Munch’un Çığlığı, 
Çocukluğundan beri yakasını bırakamayan talihsizlikleri tuvallerinden sızan Edvard Munch’ın eserlerin her biri onun üzüntülerine, anksiyete ve takıntılarına dayanır. Çocukluğunda annesi, erkek kardeşi ve kız kardeşini kaybetmiş, bir kız kardeşini ise akıl hastalığının pençesine teslim etmiş olan Edvard, yaşamı boyunca kaygı, panik atak, bronşit ve alkolizme katlanırken resimlerinde ve özellikle kendisini resmettiği portrelerinde insan ruhunun karanlık tarafına ışık tuttu.
Bir dergide “Ölümle yaşıyorum” yazısını yazdığında tüm çalışmalarına yansıyan bu duygusunu tüm samimiyetiyle anlatıyordu; “Doğduğum andan itibaren, endişe ve ölüm melekleri peşimdeydi, oynadığımda beni takip etti, ilkbahar güneşinde ve yaz ihtişamında takip etti. Akşam gözlerimi kapadığımda yanımdaydılar ve beni ölüm, cehennem ve ebedi lanetle korkuttular. Geceleri sık sık uyanır ve sorardım: Cehennemde miyim?’’
Edvard Munch, sanat ve yaşamla ilgili kaygısını sanatıyla çözmeye çalışan Norveçli Dışavurumcu ressam; En tanınmış ve en çok atıfta bulunulan eserlerini 1890 ve 1908 yılları arasında yapmış ama 18 yaşından 80 yaşında ölene kadar yaklaşık 70 portre, 20 baskı ve 100’den fazla suluboya, çizim ve eskiz bırakmış. Zaman zaman otobiyografisini çizerek sanatını, hayatını, başkalarıyla olan ilişkilerini ve kendini keşfetme aracı olarak kullandı.
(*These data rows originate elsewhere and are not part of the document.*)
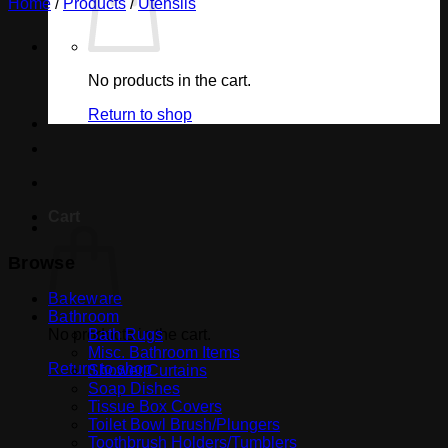
Home
/
Products
/
Utensils
No products in the cart.
Return to shop
Cart
Browse
Bakeware
Bathroom
No products in the cart.
Bath Rugs
Misc. Bathroom Items
Return to shop
Shower Curtains
Soap Dishes
Tissue Box Covers
Toilet Bowl Brush/Plungers
Toothbrush Holders/Tumblers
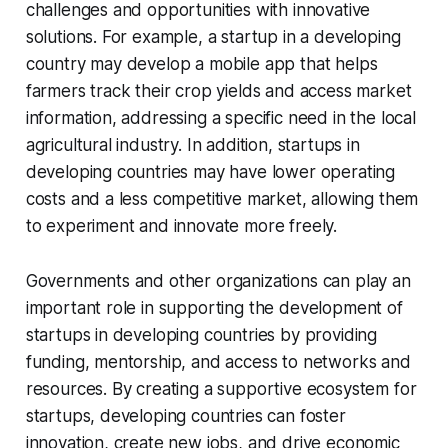
challenges and opportunities with innovative
solutions. For example, a startup in a developing
country may develop a mobile app that helps
farmers track their crop yields and access market
information, addressing a specific need in the local
agricultural industry. In addition, startups in
developing countries may have lower operating
costs and a less competitive market, allowing them
to experiment and innovate more freely.
Governments and other organizations can play an
important role in supporting the development of
startups in developing countries by providing
funding, mentorship, and access to networks and
resources. By creating a supportive ecosystem for
startups, developing countries can foster
innovation, create new jobs, and drive economic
‘’Hayatımın ikinci yarısı, kendimi dik tutmaya çalışmaktan başka bir şey değildi. Yolum beni uçurumun kenarına, dipsiz bir çukura götürdü. . . Sık sık yolu terk ettim ve kendimi insanlar arasında yaşamın kargaşasına attım. Ama ben her zaman uçuruma giden yola geri dönmek zorunda kaldım. . . . Sanatım itiraf etti. . . benim durumumda yaşam korkusu da bir ihtiyaç. . . . O olmasaydı, dümeni olmayan bir gemi olurdum.’’ Edvard Munch
Munch’un 15 yaşındaki kız kardeşi Sophie’nin tüberkülozdan ölmesi çalışmalarını şekillendiren ilk talihsizliğiydi. Sophie’nin hastalığını resmettiği ‘’Hasta Çocuk’’ tablosunda kız kardeşine teyzesi eşlik ediyordu. Munch bu tablodan yıllar sonra ‘’Sanatımın doğum yeri’’ olarak bahsedecekti.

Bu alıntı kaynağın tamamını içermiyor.